We had watched a Good Eats episode in which Alton Brown makes “pumpkin pie” in the style of the colonialists. The pumpkin pie is not pumpkin pie as most Americans know it, in fact it was a bit more of a pumpkin soup. And while the presentation was fun and the flavors good (though very subtly pumpkin), the best thing that came from the attempt at his recipe was what I did with the pumpkin seeds that were left over from gutting the pumpkin. It’s no secret that this Texas girl loves spice and citrus. My chipotle lime pumpkin seeds (or pepitas as they are known) are a good dose of Tex Mex flavor in a crunchy little package.
1 1/2 cups Pumpkin Seeds
1 1/2 tablespoon Olive Oil or Vegetable Oil
2 teaspoons Chili Powder
1 teaspoon Chipotle Powder
1 teaspoon Cumin Powder
1/2 teaspoon Garlic Powder
1 tablespoon Salt
2 teaspoons Lime Zest
Preheat your oven to 375°F.
After gutting your pumpkin (you are going to make your own pumpkin puree for your Christmas pie, right? No? Well, okay, just remember this recipe next Halloween then), rinse all of the gooey, stringy bits off the seeds and let them dry out a bit.

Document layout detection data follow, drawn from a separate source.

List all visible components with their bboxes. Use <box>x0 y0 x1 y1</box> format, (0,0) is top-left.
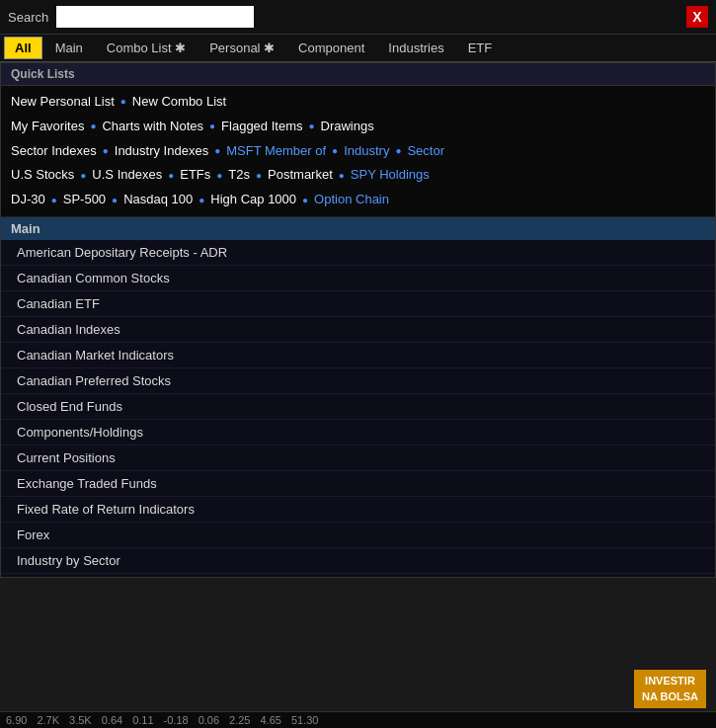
main-list: American Depositary Receipts - ADRCanadi… <box>1 240 715 577</box>
quick-link[interactable]: U.S Indexes <box>92 165 162 186</box>
tab-bar: AllMainCombo List ✱Personal ✱ComponentIn… <box>0 35 716 62</box>
quick-link[interactable]: Industry <box>344 141 389 162</box>
dot-separator: ● <box>332 143 338 159</box>
tab-personal[interactable]: Personal ✱ <box>199 37 285 59</box>
list-item[interactable]: Components/Holdings <box>1 420 715 445</box>
search-label: Search <box>8 10 48 25</box>
quick-list-row: My Favorites●Charts with Notes●Flagged I… <box>11 115 705 139</box>
tab-component[interactable]: Component <box>287 37 375 59</box>
quick-list-row: Sector Indexes●Industry Indexes●MSFT Mem… <box>11 139 705 164</box>
status-value: 0.64 <box>102 714 122 726</box>
dot-separator: ● <box>302 193 308 208</box>
quick-link[interactable]: Charts with Notes <box>102 117 203 137</box>
list-item[interactable]: Forex <box>1 523 715 548</box>
list-item[interactable]: Canadian ETF <box>1 291 715 317</box>
list-item[interactable]: Canadian Indexes <box>1 317 715 343</box>
quick-link[interactable]: DJ-30 <box>11 190 45 210</box>
status-value: 0.11 <box>132 714 153 726</box>
watermark-line1: INVESTIR <box>642 674 698 688</box>
status-value: -0.18 <box>164 714 189 726</box>
dot-separator: ● <box>80 168 86 184</box>
status-value: 3.5K <box>69 714 92 726</box>
quick-link[interactable]: MSFT Member of <box>226 141 326 162</box>
status-value: 2.7K <box>37 714 59 726</box>
quick-link[interactable]: New Personal List <box>11 92 115 113</box>
status-value: 2.25 <box>229 714 250 726</box>
dot-separator: ● <box>209 119 215 134</box>
dot-separator: ● <box>103 143 109 159</box>
list-item[interactable]: Canadian Market Indicators <box>1 343 715 368</box>
status-value: 6.90 <box>6 714 27 726</box>
dot-separator: ● <box>168 168 174 184</box>
dot-separator: ● <box>199 193 204 208</box>
tab-main[interactable]: Main <box>44 37 94 59</box>
quick-link[interactable]: Postmarket <box>268 165 333 186</box>
list-item[interactable]: American Depositary Receipts - ADR <box>1 240 715 266</box>
dot-separator: ● <box>256 168 262 184</box>
quick-link[interactable]: U.S Stocks <box>11 165 74 186</box>
quick-link[interactable]: SP-500 <box>63 190 106 210</box>
dot-separator: ● <box>214 143 220 159</box>
quick-link[interactable]: High Cap 1000 <box>210 190 296 210</box>
dot-separator: ● <box>395 143 401 159</box>
status-value: 0.06 <box>199 714 219 726</box>
status-value: 4.65 <box>260 714 280 726</box>
dot-separator: ● <box>120 94 126 110</box>
list-item[interactable]: Canadian Common Stocks <box>1 266 715 291</box>
quick-link[interactable]: ETFs <box>180 165 210 186</box>
dot-separator: ● <box>112 193 118 208</box>
quick-link[interactable]: SPY Holdings <box>351 165 430 186</box>
quick-lists-header: Quick Lists <box>1 63 715 86</box>
quick-link[interactable]: Nasdaq 100 <box>123 190 193 210</box>
dot-separator: ● <box>339 168 345 184</box>
quick-link[interactable]: T2s <box>228 165 250 186</box>
search-input[interactable] <box>56 6 254 28</box>
tab-combo-list[interactable]: Combo List ✱ <box>96 37 197 59</box>
search-bar: Search X <box>0 0 716 35</box>
watermark: INVESTIR NA BOLSA <box>634 670 706 708</box>
quick-link[interactable]: Flagged Items <box>221 117 302 137</box>
tab-all[interactable]: All <box>4 37 42 59</box>
quick-link[interactable]: Drawings <box>321 117 374 137</box>
quick-link[interactable]: Option Chain <box>314 190 389 210</box>
status-bar: 6.902.7K3.5K0.640.11-0.180.062.254.6551.… <box>0 711 716 728</box>
quick-lists-content: New Personal List●New Combo ListMy Favor… <box>1 86 715 217</box>
quick-list-row: U.S Stocks●U.S Indexes●ETFs●T2s●Postmark… <box>11 163 705 188</box>
quick-link[interactable]: My Favorites <box>11 117 84 137</box>
quick-link[interactable]: Sector <box>407 141 444 162</box>
list-item[interactable]: Canadian Preferred Stocks <box>1 368 715 394</box>
dot-separator: ● <box>51 193 57 208</box>
quick-list-row: DJ-30●SP-500●Nasdaq 100●High Cap 1000●Op… <box>11 188 705 212</box>
dot-separator: ● <box>90 119 96 134</box>
quick-list-row: New Personal List●New Combo List <box>11 90 705 115</box>
list-item[interactable]: Current Positions <box>1 445 715 471</box>
watermark-line2: NA BOLSA <box>642 689 698 704</box>
dot-separator: ● <box>308 119 314 134</box>
quick-link[interactable]: Industry Indexes <box>115 141 208 162</box>
list-item[interactable]: Fixed Rate of Return Indicators <box>1 497 715 523</box>
dot-separator: ● <box>216 168 222 184</box>
tab-etf[interactable]: ETF <box>457 37 504 59</box>
scroll-container[interactable]: Quick Lists New Personal List●New Combo … <box>1 63 715 577</box>
list-item[interactable]: Closed End Funds <box>1 394 715 420</box>
dropdown-panel: Quick Lists New Personal List●New Combo … <box>0 62 716 578</box>
quick-link[interactable]: Sector Indexes <box>11 141 97 162</box>
list-item[interactable]: Industry by Sector <box>1 548 715 574</box>
list-item[interactable]: Industry Components <box>1 574 715 577</box>
list-item[interactable]: Exchange Traded Funds <box>1 471 715 497</box>
main-section-header: Main <box>1 217 715 240</box>
quick-link[interactable]: New Combo List <box>132 92 226 113</box>
tab-industries[interactable]: Industries <box>377 37 454 59</box>
status-value: 51.30 <box>291 714 319 726</box>
close-button[interactable]: X <box>686 6 708 28</box>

Mix together your spices, lime zest and salt in a medium sized bowl. Add in the pumpkin seed and the olive oil and toss to evenly coat. Spread the pumpkin seeds out in a single layer on a parchment lined sheet pan and put in the oven. Bake for 18 – 25 minutes or until the pumpkin seeds are a nice golden brown. Remove from oven and allow to cool enough to handle, then go to town.
Tips and Tricks:
Pumpkin seeds are a pretty neutral canvas, feel free to experiment with your own favorite flavors.
Pumpkin seeds would be a nice garnish to a pumpkin soup.
If you do want to roast your own pumpkin flesh for a very homemade pie try this: link http://www.foodnetwork.com/recipes/alton-brown/pumpkin-pie-recipe/index.html
This recipe makes enough for 2 to 4 people to snack on, depending on your appetite.